We need to move the paying customer back to the center of the conference experience. Too many of us have put content at the center of our conference thus resulting in a human-less experience. It feels stale and as if every attendee is nothing more than a number. Focus on creating an amazing experience first. View everything through the attendees’ lens and if it’s not in the best interest of the attendee, Don’t Do It!
Don’t be a serial conference organizer killing the attendees’ experience! The attendees’ experience suffers from organizers who just replicate the past year’s format and only change the filler. When it looks like last year’s conference, smells like last year’s conference, tastes like last year’s conference and feels like last year’s conference, it’s outdated and out rated. It’s stale.

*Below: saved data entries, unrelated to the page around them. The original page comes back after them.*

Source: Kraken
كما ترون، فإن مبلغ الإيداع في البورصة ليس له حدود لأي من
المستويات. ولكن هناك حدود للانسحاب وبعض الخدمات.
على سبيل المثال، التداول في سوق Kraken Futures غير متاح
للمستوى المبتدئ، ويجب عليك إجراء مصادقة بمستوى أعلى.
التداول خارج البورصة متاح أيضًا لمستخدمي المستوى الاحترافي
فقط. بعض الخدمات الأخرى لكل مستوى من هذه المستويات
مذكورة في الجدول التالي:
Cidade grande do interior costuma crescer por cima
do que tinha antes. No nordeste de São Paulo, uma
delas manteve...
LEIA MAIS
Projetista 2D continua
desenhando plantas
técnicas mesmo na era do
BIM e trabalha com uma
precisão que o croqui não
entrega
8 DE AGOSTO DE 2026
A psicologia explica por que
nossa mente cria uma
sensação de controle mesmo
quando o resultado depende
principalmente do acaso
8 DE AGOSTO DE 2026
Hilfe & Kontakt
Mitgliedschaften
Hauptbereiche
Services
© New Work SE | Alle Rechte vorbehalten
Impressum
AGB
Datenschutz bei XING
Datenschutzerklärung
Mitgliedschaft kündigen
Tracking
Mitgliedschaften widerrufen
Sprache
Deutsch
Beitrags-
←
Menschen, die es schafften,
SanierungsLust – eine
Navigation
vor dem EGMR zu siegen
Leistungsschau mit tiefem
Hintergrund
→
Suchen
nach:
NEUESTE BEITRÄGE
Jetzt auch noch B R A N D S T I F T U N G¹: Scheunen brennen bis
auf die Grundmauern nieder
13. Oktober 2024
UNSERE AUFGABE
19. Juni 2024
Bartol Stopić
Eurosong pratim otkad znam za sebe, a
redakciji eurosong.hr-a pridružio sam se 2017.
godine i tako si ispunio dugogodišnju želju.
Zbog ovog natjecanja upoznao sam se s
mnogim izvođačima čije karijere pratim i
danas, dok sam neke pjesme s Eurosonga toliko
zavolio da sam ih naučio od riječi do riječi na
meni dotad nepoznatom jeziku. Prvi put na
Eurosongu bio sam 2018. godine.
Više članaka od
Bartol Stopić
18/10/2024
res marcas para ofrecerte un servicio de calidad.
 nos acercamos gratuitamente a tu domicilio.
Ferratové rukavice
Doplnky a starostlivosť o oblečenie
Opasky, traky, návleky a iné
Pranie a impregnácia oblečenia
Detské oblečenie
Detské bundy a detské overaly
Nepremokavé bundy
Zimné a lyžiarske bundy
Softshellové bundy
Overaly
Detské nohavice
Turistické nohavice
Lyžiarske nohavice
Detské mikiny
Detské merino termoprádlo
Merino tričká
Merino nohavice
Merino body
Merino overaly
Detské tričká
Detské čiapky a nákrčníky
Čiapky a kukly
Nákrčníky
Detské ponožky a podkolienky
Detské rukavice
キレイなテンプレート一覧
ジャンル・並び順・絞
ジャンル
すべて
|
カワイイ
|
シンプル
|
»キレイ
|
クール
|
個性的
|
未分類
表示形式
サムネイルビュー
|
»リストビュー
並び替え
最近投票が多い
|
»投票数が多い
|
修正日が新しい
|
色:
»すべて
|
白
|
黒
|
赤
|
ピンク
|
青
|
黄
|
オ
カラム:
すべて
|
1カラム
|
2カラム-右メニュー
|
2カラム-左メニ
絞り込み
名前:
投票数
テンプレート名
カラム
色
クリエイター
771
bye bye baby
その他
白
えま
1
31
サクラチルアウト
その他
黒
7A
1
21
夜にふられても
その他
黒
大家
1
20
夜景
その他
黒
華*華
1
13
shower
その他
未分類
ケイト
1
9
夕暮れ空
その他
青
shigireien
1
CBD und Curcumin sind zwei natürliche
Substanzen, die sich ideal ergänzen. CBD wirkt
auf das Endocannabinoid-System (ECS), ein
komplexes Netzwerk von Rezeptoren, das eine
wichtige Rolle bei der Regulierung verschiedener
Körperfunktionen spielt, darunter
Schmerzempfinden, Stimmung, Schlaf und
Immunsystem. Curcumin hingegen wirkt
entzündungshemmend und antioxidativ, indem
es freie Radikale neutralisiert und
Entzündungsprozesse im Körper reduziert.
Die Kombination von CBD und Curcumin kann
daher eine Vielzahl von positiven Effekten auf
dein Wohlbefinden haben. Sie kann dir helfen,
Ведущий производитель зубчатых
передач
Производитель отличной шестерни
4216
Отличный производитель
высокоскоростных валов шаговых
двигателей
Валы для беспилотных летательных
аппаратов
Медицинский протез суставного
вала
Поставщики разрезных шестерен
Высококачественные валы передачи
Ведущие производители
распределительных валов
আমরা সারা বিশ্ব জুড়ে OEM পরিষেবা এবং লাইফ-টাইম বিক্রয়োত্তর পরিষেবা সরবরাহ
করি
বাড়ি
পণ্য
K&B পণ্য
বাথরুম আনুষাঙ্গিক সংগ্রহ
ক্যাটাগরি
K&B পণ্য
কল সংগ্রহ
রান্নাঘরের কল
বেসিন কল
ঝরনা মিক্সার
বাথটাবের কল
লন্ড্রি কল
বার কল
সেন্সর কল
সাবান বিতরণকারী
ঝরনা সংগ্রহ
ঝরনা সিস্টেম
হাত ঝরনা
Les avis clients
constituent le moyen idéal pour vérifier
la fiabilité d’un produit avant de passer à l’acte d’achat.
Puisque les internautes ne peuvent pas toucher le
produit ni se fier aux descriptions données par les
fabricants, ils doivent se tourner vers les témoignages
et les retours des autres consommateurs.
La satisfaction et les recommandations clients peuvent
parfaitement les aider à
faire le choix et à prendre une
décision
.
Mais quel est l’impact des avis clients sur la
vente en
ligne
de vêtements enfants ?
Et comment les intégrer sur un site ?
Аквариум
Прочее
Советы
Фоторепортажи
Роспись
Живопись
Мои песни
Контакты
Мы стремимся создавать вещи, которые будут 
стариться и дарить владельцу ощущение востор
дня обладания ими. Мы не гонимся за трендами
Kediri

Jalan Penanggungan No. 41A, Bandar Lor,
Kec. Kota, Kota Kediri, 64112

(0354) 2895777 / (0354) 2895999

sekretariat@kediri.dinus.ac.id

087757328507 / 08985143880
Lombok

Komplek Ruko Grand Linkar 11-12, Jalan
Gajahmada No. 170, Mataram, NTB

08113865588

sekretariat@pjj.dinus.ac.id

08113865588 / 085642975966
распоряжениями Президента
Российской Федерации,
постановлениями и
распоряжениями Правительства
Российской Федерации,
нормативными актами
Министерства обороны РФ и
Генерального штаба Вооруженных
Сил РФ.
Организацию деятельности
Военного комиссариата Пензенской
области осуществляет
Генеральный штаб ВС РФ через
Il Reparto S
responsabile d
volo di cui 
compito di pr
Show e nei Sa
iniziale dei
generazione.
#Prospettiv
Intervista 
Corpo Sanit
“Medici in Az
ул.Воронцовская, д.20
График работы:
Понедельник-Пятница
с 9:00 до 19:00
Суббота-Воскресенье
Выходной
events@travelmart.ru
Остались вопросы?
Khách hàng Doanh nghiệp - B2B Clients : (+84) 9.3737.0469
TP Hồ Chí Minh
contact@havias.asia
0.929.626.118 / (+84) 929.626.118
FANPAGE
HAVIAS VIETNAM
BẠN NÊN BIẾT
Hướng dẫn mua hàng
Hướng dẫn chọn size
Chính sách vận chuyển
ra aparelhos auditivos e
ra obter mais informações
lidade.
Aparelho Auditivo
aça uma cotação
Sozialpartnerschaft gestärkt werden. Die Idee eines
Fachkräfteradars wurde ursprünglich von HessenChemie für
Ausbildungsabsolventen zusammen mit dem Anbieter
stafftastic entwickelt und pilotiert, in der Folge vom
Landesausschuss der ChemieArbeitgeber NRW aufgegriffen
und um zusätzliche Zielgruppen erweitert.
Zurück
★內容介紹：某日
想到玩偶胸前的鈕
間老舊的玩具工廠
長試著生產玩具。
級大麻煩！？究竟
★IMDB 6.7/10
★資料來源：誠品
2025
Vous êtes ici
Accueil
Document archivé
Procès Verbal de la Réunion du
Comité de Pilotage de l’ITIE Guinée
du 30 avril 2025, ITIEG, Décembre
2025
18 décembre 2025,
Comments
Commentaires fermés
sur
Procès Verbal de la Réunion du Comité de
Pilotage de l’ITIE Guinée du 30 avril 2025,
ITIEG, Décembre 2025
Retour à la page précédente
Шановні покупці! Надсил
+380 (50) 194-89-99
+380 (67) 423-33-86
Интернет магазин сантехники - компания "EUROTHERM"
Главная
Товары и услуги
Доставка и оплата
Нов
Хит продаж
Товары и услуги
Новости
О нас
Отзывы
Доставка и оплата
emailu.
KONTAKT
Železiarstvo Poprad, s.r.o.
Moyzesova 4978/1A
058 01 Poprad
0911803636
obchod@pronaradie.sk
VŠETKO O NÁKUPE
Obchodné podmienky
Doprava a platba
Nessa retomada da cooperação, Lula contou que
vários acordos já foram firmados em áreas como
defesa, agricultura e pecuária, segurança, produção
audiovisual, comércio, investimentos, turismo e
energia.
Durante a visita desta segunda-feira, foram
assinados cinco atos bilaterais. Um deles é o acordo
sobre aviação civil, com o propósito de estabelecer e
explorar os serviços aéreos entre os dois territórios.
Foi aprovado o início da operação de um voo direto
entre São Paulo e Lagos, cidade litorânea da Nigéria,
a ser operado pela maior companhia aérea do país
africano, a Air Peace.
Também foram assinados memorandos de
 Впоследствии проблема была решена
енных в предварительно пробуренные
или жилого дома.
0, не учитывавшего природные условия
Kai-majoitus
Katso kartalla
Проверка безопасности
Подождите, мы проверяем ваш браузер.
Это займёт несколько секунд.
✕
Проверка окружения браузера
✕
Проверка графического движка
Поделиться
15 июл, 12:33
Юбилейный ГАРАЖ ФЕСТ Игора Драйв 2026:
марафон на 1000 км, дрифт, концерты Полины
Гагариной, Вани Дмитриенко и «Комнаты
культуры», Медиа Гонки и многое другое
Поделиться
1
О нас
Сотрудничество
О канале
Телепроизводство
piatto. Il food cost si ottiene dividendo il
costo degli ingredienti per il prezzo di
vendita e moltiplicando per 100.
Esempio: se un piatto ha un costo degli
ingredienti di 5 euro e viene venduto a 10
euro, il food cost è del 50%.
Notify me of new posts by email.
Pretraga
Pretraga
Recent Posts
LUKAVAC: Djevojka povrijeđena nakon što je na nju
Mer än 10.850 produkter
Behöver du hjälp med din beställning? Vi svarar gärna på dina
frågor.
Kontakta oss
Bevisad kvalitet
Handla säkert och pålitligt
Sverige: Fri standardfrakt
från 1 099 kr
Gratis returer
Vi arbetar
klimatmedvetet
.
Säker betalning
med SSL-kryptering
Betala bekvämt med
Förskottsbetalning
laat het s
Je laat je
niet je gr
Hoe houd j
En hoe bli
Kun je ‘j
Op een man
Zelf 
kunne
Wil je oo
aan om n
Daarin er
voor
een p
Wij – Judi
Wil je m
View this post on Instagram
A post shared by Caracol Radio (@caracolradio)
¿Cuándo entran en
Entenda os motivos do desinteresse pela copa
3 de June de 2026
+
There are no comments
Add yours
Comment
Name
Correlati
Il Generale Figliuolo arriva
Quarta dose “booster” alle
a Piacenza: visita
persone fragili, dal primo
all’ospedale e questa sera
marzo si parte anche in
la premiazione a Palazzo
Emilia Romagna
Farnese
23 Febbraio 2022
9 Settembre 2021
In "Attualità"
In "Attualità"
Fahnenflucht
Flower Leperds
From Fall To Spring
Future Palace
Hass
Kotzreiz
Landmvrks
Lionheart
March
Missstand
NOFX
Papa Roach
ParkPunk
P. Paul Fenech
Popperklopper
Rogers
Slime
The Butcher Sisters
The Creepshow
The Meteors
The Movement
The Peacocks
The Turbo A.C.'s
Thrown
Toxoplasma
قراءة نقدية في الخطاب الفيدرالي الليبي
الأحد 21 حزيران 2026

Direct your conference planning attention to the big ideas that help solve your target market attendees’ challenges. Don’t just take any topic and speaker and add them to your conference agenda. Be more intentional and consider multithreading content and experiences for that target market.
The traditional call for speaker proposals is nothing more than an aggregation tool. It’s a bottleneck tool that will kill an attendee’s experience. It’s a roll of the dice if content received from the call for proposals will really meet your attendees’ needs. Offering content for everyone is also a sure way to lose your sexy conference appeal. This is not a one-size fits all experience. Instead, focus on the pain points of your target market and then seek out content that solves those challenges.
Attendees don’t want more information and knowledge. They can get that online. They want practical takeaways. They want to understand critical information and how to apply it to succeed! So focus on securing speakers and facilitators that create experiences that help attendees understand the information, not just receive it. The best conference organizers start asking speakers, “What are the attendees going to do? If it is just sit and listen to you, then we are going to decline your proposal.”
What are some other ways to bring the sexy back to conferences and conference planning? What new things have you seen done at conferences that you wish more conferences implemented?
Filed Under: Event Planning
Jeff-
Love this post…of course, I have Justin Timberlake’s song cycling in my head, now! I wish conference organizers would look at the overall arc of the event experience vs. plopping in segments indiscriminately. A few weeks ago, I attended a rather bland and boring grand opening of a new conference center….and it could have been absolutely amazing experience – even on a shoestring budget.
Great article, valuable. Had to chuckle though under item “4.” I believe it should have read “focus on the main points” not the “pain points”! Or did I misread? Either way almost seems to fit.
Hi Cyndi:
Thanks for reading and commenting. I think you may have misread it…it says “…focus on the pain points and then find content that solves those problems.”
Jeff: Did you hit your “refresh” button? Finally, someone speaks out on innovation… but is anyone in the association community listening? The problem with innovation is it takes time and thought and we are many times too busy just focusing on sponsorship revenues and what we did last year.